Ist Ihnen schon einmal aufgefallen, dass Menschen im Sommer fröhlicher sind als im Winter? Das liegt daran, dass Licht eine natürliche Energiequelle ist. Es hat Einfluss darauf, wie wir uns fühlen, es hilft bei der Kontrolle unserer Stimmungen und der Biorhythmen unseres Körpers. Und Menschen reagieren auf jahreszeitlich bedingte Veränderungen im Tageslicht, genau wie alle anderen Lebewesen.

Im Winter stellen viele Menschen fest, dass sie mehr essen und schlafen - sie erfahren unerklärliche Stimmungsumschwünge, haben Konzentrationsprobleme oder kommen morgens einfach nicht aus dem Bett. Manche Menschen entwickeln darüber hinaus einen exzessiven Appetit auf 'Comfort Foods' mit viel Zucker und Kohlehydraten, wie zum Beispiel Pasta und Schokolade. Das Ergebnis ist eine periodische Gewichtszunahme.

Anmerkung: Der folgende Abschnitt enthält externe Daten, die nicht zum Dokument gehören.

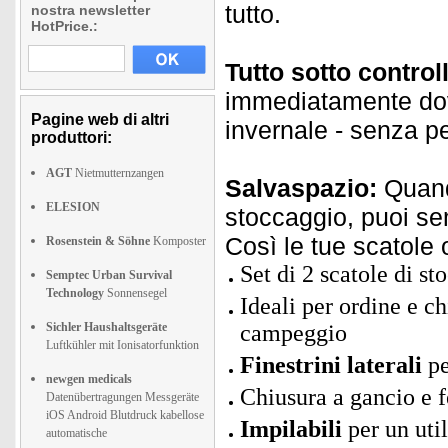
tutto.
nostra newsletter
HotPrice.:
Tutto sotto control
immediatamente dove
Pagine web di altri
invernale - senza p
produttori:
AGT
Nietmutternzangen
Salvaspazio:
Quando
ELESION
stoccaggio, puoi s
Così le tue scatole
Rosenstein & Söhne
Komposter
Set di 2 scatole di st
Semptec Urban Survival
Technology
Sonnensegel
Ideali per ordine e ch
Sichler Haushaltsgeräte
campeggio
Luftkühler mit Ionisatorfunktion
Finestrini laterali
pe
newgen medicals
Chiusura a gancio e f
Datenübertragungen Messgeräte
iOS Android Blutdruck kabellose
Impilabili
per un util
automatische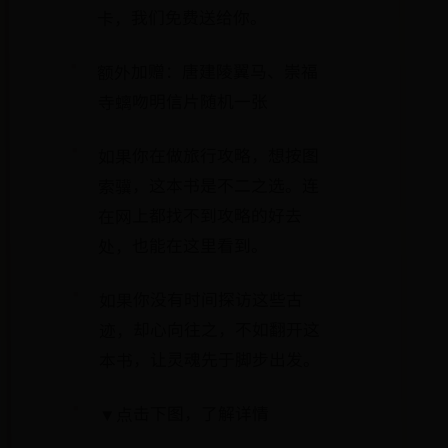
卡，我们免费送给你。
额外加赠：唐建陵翼马、崇福
寺螭吻明信片随机一张
如果你在做旅行攻略，想按图
索骥，这本书是不二之选。连
在网上都找不到攻略的好去
处，也能在这里看到。
如果你没有时间探访这些古
迹，却心向往之，不如翻开这
本书，让灵魂先于脚步出发。
▼点击下图，了解详情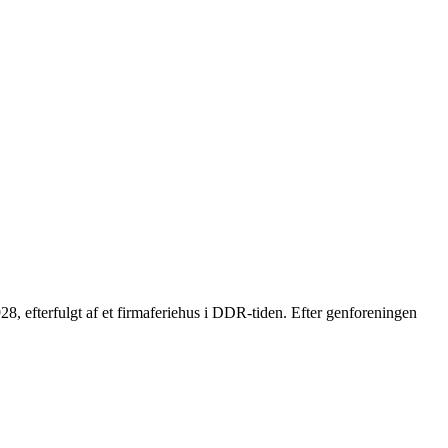
1928, efterfulgt af et firmaferiehus i DDR-tiden. Efter genforeningen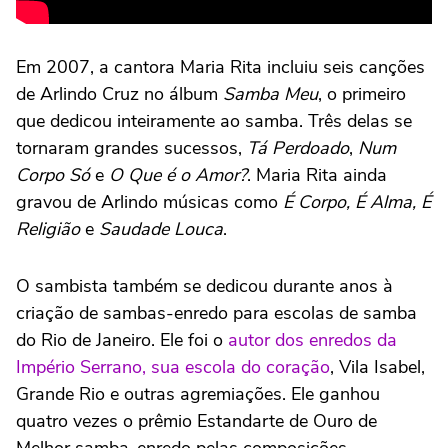
Em 2007, a cantora Maria Rita incluiu seis canções
de Arlindo Cruz no álbum
Samba Meu
, o primeiro
que dedicou inteiramente ao samba. Três delas se
tornaram grandes sucessos,
Tá Perdoado
,
Num
Corpo Só
e
O Que é o Amor?
. Maria Rita ainda
gravou de Arlindo músicas como
É Corpo, É Alma, É
Religião
e
Saudade Louca
.
O sambista também se dedicou durante anos à
criação de sambas-enredo para escolas de samba
do Rio de Janeiro. Ele foi o
autor dos enredos da
Império Serrano, sua escola do coração
, Vila Isabel,
Grande Rio e outras agremiações. Ele ganhou
quatro vezes o prêmio Estandarte de Ouro de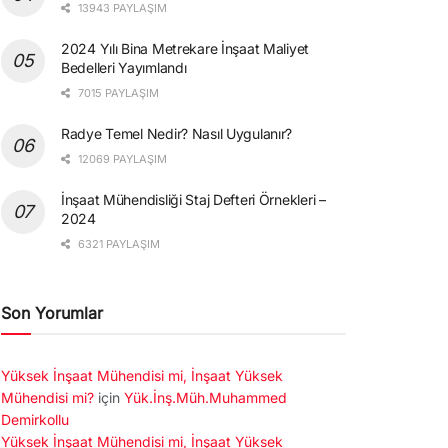
13943 PAYLAŞIM
2024 Yılı Bina Metrekare İnşaat Maliyet
Bedelleri Yayımlandı
7015 PAYLAŞIM
Radye Temel Nedir? Nasıl Uygulanır?
12069 PAYLAŞIM
İnşaat Mühendisliği Staj Defteri Örnekleri –
2024
6321 PAYLAŞIM
Son Yorumlar
Yüksek İnşaat Mühendisi mi, İnşaat Yüksek
Mühendisi mi?
için
Yük.İnş.Müh.Muhammed
Demirkollu
Yüksek İnşaat Mühendisi mi, İnşaat Yüksek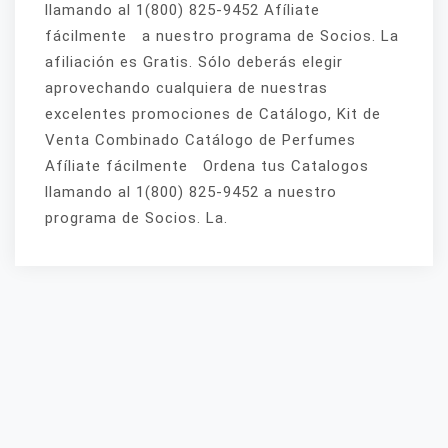
llamando al 1(800) 825-9452 Afíliate
fácilmente a nuestro programa de Socios. La
afiliación es Gratis. Sólo deberás elegir
aprovechando cualquiera de nuestras
excelentes promociones de Catálogo, Kit de
Venta Combinado Catálogo de Perfumes
Afíliate fácilmente Ordena tus Catalogos
llamando al 1(800) 825-9452 a nuestro
programa de Socios. La.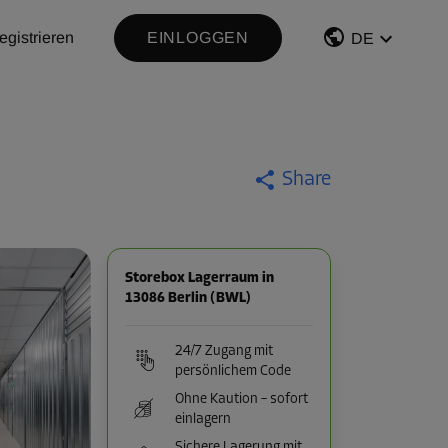
egistrieren
EINLOGGEN
DE
Share
Storebox Lagerraum in
13086 Berlin (BWL)
24/7 Zugang mit
persönlichem Code
Ohne Kaution – sofort
einlagern
Sichere Lagerung mit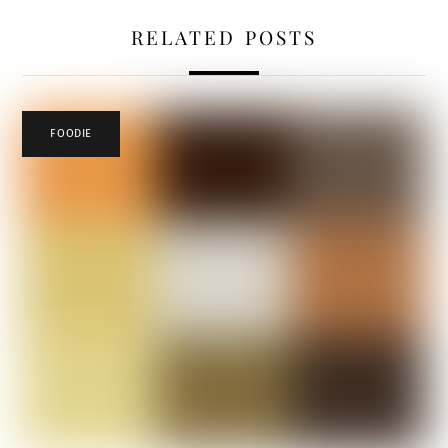
RELATED POSTS
FOODIE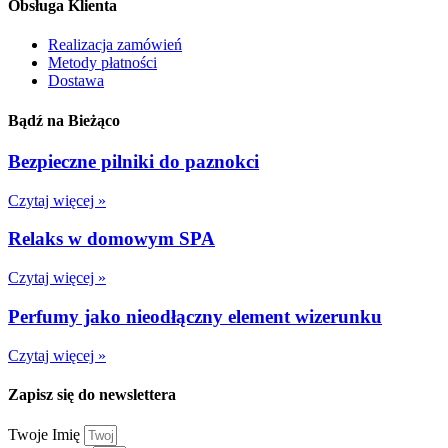
Obsługa Klienta
Realizacja zamówień
Metody płatności
Dostawa
Bądź na Bieżąco
Bezpieczne pilniki do paznokci
Czytaj więcej »
Relaks w domowym SPA
Czytaj więcej »
Perfumy jako nieodłączny element wizerunku
Czytaj więcej »
Zapisz się do newslettera
Twoje Imię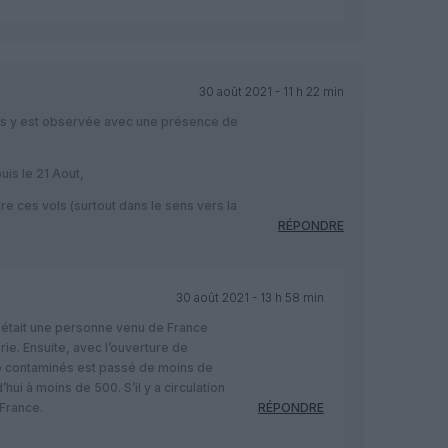
30 août 2021 - 11 h 22 min
irus y est observée avec une présence de
is le 21 Aout,
re ces vols (surtout dans le sens vers la
RÉPONDRE
30 août 2021 - 13 h 58 min
0 était une personne venu de France
e. Ensuite, avec l’ouverture de
e contaminés est passé de moins de
hui à moins de 500. S’il y a circulation
 France.
RÉPONDRE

Diese und ähnliche Symptome treten besonders häufig im Herbst und Winter auf. Daher werden sie 'Winterblues' genannt. Im Winter ist die Lichtintensität im Allgemeinen viel niedriger als im Sommer. An einem grauen Wintertag wird eine Lichtstärke von 1.000 bis 2.000 lux (eine Maßeinheit für die Intensität von Licht) normalerweise nicht überschritten, während im Sommer Werte von bis zu 100.000 lux erreicht werden. Im Winter halten wir uns darüber hinaus die meiste Zeit zu Hause oder im Büro auf - in geschlossenen Räumen also -, wo künstliche Lichtquellen durchschnittlich nur bis zu 500 lux abgeben.

Was die Experten sagen


Viele medizinische Experten und Wissenschaftler sind sich einig über die Auswirkungen eines Mangels an hellem Licht: Zu wenig Licht ab einer bestimmten Intensität kann dafür sorgen, dass wir uns weniger energiegeladen oder sogar niedergeschlagen fühlen. Obwohl an den Details dieses Zusammenhangs noch geforscht wird, gibt es bereits heute umfangreiche Hinweise darauf, dass die regelmäßige Aufnahme von zusätzlichem hellem Licht uns positiver und energiegeladener fühlen lässt. Viele Wissenschaftler meinen, dass eine Lichtstärke von mindestens 2.500 lux benötigt wird, um diese positive Energie freizusetzen. Darüber, wie helles Licht die biochemischen Prozesse unseres Körpers beeinflusst und welche Auswirkungen dies auf unser Wohlbefinden hat, gibt es unterschiedliche Theorien:
Mehrere Studien erklären den Winterblues mit Problemen bei der Anpassung unserer biologischen Uhr an die Gegebenheiten des Winters. Wir leben instinktiv nach dem Rhythmus unserer inneren (zirkadischen) Uhr. Diese verläuft in Zyklen von etwas weniger als 25 Stunden. Unser Alltag jedoch wird von einer strikten 24-Stunden-Routine bestimmt. Wer auf den winterlichen Lichtmangel empfindlich reagiert, hat Probleme, die fehlende Stunde auszugleichen.
Eine andere These ist, dass der Wechsel von Licht und Dunkelheit die Produktion von Serotonin beeinflusst. Dieser Neurotransmitter reguliert Stimmungen, Appetit, körperliche Energie und die Produktion des Hormons Melatonin. Ein Mangel an Tageslicht führt zu einer Überproduktion von Melatonin - und durch ein Zuviel an Melatonin entsteht eine niedergeschlagene Stimmung.

Die Jahreszeiten lassen sich nicht ändern. Aber Sie können etwas für Ihre Energie tun: Bringen Sie mehr Licht in Ihr Leben, wenn die Tage kurz und dunkel sind! Sichern Sie sich ausreichende Mengen an hellem Licht!